What is required:
Scan the records for lines with the word "General", and copy every such line.

Start of Supplied material

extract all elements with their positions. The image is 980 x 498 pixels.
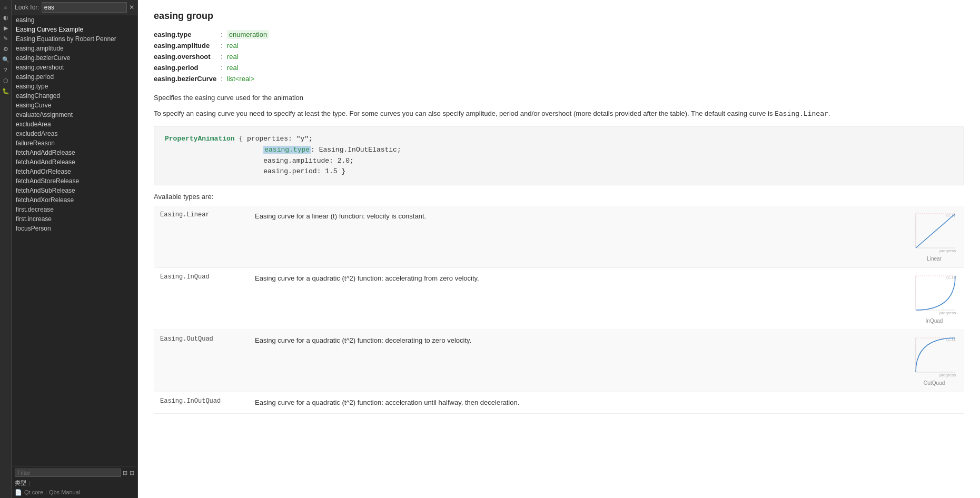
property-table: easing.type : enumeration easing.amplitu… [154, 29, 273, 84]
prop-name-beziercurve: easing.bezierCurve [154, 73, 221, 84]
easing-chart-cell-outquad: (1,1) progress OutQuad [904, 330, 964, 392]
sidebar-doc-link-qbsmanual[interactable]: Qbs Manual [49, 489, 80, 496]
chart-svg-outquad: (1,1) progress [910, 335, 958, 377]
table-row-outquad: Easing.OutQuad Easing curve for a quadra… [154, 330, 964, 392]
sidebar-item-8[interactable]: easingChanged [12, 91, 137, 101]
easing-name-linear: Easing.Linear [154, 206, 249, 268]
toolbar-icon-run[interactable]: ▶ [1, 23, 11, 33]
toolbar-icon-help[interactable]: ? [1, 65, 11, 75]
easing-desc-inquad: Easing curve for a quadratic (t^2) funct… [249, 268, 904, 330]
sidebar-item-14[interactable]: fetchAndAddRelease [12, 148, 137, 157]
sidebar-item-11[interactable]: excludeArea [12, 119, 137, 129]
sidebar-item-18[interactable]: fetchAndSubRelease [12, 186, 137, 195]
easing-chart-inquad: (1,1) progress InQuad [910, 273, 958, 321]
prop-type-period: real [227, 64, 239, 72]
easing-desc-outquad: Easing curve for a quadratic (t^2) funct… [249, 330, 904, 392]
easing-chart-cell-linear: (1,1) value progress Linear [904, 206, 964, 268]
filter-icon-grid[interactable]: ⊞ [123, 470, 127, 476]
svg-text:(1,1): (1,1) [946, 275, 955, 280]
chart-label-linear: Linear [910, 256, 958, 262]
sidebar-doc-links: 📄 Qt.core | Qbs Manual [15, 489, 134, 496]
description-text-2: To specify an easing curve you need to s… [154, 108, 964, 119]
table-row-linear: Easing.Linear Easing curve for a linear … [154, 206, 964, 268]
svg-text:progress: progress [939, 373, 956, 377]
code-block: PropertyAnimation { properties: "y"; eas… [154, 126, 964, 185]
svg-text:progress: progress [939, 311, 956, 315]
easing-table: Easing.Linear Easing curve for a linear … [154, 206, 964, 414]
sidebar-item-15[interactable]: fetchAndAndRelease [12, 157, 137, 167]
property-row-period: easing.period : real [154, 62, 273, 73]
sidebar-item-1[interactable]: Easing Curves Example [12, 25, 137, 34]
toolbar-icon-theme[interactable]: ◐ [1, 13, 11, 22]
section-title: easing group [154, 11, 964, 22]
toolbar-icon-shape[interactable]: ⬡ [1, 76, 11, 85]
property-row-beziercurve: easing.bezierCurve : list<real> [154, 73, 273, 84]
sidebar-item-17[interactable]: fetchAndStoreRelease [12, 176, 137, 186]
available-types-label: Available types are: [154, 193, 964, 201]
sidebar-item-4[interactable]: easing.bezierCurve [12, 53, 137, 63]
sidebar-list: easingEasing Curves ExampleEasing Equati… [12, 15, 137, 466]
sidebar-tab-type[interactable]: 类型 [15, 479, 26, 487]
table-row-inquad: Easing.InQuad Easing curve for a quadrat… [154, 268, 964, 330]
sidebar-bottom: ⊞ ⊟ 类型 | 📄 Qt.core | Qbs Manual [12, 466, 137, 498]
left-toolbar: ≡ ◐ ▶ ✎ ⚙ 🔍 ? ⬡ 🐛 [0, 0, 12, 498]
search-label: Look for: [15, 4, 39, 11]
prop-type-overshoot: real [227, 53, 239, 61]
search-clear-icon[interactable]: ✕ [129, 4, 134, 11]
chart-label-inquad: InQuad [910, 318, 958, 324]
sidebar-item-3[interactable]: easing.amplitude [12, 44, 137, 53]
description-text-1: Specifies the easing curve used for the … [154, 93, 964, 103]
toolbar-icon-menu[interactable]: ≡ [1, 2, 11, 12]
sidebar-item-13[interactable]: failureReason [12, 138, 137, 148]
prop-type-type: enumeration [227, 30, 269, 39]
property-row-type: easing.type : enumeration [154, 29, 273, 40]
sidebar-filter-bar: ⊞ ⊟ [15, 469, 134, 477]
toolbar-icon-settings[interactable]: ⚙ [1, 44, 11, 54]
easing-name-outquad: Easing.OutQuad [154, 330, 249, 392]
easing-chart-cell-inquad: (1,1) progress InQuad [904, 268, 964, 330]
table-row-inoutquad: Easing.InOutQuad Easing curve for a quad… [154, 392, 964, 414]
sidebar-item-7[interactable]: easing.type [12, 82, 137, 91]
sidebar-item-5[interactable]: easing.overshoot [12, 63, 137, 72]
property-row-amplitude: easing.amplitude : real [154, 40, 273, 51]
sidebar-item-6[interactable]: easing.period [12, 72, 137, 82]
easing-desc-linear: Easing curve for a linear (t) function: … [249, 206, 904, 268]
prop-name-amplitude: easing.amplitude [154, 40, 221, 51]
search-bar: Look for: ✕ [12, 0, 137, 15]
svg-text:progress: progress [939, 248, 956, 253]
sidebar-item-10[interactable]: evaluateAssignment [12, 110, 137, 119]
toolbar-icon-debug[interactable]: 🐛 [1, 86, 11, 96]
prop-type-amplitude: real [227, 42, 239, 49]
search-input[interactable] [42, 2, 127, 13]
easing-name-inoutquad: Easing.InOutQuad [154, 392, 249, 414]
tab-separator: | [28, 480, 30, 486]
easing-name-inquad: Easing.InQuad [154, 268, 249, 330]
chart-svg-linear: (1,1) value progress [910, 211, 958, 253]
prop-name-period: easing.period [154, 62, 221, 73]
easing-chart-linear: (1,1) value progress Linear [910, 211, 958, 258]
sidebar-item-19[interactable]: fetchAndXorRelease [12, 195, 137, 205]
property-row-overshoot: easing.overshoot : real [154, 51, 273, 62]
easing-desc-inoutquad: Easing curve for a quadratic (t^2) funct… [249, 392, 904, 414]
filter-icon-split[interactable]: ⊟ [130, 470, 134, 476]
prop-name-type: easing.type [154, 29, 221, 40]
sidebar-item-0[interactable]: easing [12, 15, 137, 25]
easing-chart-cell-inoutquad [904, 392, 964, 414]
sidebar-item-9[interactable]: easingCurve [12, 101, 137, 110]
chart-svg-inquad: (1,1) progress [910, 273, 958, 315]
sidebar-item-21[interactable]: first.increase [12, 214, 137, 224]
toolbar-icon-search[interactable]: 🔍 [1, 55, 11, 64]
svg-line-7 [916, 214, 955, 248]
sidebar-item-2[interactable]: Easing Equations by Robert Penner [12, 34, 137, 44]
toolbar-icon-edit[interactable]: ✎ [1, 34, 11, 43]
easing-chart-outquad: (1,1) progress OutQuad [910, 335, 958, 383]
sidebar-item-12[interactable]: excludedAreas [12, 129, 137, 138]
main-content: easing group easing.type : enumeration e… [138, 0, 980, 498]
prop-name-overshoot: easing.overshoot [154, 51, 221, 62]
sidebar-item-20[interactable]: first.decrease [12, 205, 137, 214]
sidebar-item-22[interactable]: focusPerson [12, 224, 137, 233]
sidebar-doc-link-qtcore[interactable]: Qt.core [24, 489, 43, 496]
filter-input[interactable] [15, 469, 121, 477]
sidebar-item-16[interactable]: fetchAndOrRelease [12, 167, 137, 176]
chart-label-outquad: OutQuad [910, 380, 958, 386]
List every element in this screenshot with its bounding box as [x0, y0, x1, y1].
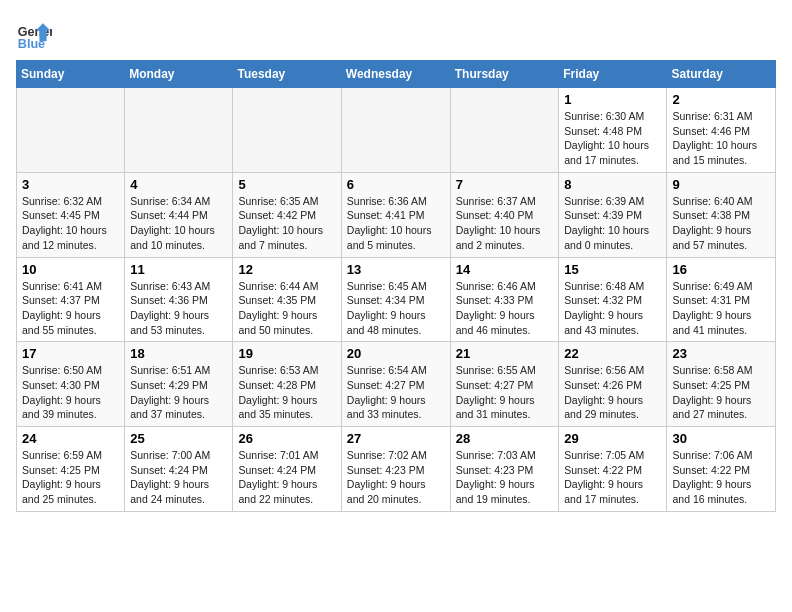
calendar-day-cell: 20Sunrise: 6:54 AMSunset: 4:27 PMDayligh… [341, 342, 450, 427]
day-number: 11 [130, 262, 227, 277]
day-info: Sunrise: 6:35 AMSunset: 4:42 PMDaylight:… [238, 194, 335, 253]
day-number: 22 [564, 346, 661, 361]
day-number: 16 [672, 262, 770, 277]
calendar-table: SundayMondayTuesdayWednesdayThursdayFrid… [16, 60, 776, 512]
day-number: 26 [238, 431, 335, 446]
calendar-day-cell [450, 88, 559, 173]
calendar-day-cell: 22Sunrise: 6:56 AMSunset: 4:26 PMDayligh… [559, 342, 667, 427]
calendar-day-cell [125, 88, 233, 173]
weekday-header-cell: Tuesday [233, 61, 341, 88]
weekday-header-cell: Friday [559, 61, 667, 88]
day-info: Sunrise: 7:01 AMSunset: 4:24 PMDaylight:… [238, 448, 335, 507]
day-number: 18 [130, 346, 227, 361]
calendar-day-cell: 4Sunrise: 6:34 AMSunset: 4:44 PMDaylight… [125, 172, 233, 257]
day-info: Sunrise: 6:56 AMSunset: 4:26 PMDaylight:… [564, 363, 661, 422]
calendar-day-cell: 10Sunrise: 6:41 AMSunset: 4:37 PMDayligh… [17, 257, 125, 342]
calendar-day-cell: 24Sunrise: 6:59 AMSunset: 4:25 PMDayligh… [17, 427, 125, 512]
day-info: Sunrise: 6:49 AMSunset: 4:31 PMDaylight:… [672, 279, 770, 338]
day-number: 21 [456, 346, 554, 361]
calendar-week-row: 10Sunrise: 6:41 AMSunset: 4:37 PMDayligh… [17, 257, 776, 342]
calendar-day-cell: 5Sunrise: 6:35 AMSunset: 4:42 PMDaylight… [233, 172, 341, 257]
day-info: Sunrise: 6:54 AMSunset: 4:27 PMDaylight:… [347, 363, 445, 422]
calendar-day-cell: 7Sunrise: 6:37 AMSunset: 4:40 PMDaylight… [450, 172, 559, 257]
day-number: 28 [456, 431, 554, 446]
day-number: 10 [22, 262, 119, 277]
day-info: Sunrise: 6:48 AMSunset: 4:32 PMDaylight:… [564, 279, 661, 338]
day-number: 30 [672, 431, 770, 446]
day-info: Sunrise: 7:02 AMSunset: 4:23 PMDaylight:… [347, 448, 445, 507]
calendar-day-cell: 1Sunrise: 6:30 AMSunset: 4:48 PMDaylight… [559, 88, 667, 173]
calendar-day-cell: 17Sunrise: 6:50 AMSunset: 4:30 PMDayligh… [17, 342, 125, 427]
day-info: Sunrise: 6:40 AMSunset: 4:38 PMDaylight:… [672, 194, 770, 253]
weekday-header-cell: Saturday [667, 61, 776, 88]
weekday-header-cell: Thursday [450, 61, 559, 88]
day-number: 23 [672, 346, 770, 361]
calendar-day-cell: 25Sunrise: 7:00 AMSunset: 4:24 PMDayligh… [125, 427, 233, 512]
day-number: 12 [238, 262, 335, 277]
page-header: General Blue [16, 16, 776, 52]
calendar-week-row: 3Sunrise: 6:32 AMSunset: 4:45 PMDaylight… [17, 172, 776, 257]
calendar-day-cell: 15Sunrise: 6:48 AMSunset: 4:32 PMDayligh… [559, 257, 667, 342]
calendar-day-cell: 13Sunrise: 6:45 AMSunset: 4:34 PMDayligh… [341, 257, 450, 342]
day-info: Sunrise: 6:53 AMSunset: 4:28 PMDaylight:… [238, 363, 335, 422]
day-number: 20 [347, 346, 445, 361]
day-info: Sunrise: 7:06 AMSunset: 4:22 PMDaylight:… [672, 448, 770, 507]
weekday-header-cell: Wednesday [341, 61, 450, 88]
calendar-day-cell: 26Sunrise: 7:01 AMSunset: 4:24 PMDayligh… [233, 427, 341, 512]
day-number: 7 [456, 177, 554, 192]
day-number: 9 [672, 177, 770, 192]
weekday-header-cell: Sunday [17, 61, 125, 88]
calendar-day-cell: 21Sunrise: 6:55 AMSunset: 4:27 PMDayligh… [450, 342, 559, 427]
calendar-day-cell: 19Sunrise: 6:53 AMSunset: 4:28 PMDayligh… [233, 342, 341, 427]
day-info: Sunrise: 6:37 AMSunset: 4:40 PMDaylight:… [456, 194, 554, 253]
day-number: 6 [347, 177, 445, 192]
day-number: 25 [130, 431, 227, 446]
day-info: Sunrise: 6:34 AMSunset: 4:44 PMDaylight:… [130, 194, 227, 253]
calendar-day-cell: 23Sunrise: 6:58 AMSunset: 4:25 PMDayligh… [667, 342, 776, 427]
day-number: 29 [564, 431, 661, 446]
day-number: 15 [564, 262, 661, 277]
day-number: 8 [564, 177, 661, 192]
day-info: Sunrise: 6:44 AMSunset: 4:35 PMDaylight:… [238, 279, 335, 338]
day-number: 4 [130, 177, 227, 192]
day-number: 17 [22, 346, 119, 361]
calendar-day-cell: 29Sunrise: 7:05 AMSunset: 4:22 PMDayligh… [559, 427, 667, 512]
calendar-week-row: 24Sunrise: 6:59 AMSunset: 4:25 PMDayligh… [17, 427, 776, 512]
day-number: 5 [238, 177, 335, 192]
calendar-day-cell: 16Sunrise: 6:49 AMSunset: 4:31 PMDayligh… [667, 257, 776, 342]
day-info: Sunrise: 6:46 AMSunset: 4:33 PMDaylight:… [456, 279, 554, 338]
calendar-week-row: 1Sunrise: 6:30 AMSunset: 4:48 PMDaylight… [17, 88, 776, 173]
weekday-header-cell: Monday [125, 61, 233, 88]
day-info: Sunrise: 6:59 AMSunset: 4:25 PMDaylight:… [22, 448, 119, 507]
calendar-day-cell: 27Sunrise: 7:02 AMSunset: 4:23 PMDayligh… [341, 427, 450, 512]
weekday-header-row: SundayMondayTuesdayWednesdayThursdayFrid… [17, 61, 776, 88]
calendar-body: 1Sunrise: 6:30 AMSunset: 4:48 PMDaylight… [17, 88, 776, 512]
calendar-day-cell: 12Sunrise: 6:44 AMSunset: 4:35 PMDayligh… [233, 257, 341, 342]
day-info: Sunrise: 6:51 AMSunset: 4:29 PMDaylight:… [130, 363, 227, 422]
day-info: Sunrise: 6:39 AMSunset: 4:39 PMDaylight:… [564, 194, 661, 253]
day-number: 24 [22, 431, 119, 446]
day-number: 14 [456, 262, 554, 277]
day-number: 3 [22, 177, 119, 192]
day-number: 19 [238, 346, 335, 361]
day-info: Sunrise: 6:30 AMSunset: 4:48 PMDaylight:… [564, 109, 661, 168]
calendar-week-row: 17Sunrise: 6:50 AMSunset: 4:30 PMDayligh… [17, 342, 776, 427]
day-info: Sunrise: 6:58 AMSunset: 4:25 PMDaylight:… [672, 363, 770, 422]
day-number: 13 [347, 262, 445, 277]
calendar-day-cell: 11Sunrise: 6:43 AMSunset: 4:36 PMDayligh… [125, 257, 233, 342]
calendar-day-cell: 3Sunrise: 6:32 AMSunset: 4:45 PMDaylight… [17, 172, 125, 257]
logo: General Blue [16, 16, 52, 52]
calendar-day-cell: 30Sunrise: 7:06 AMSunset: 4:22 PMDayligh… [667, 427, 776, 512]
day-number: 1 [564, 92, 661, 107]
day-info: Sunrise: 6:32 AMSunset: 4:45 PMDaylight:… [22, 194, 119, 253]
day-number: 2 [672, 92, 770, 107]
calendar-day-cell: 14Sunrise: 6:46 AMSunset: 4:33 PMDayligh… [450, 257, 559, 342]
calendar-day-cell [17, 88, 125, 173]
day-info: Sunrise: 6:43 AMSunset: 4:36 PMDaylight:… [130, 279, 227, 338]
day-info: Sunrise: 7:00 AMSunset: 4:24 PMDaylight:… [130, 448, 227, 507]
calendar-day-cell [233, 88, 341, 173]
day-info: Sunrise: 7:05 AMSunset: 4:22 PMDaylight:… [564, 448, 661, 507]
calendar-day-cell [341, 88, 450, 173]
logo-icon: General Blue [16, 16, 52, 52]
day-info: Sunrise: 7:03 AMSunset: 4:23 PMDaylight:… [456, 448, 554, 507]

End of Supplied material

Expected answer:
page-header: General Blue [16, 16, 776, 52]
logo: General Blue [16, 16, 52, 52]
logo-icon: General Blue [16, 16, 52, 52]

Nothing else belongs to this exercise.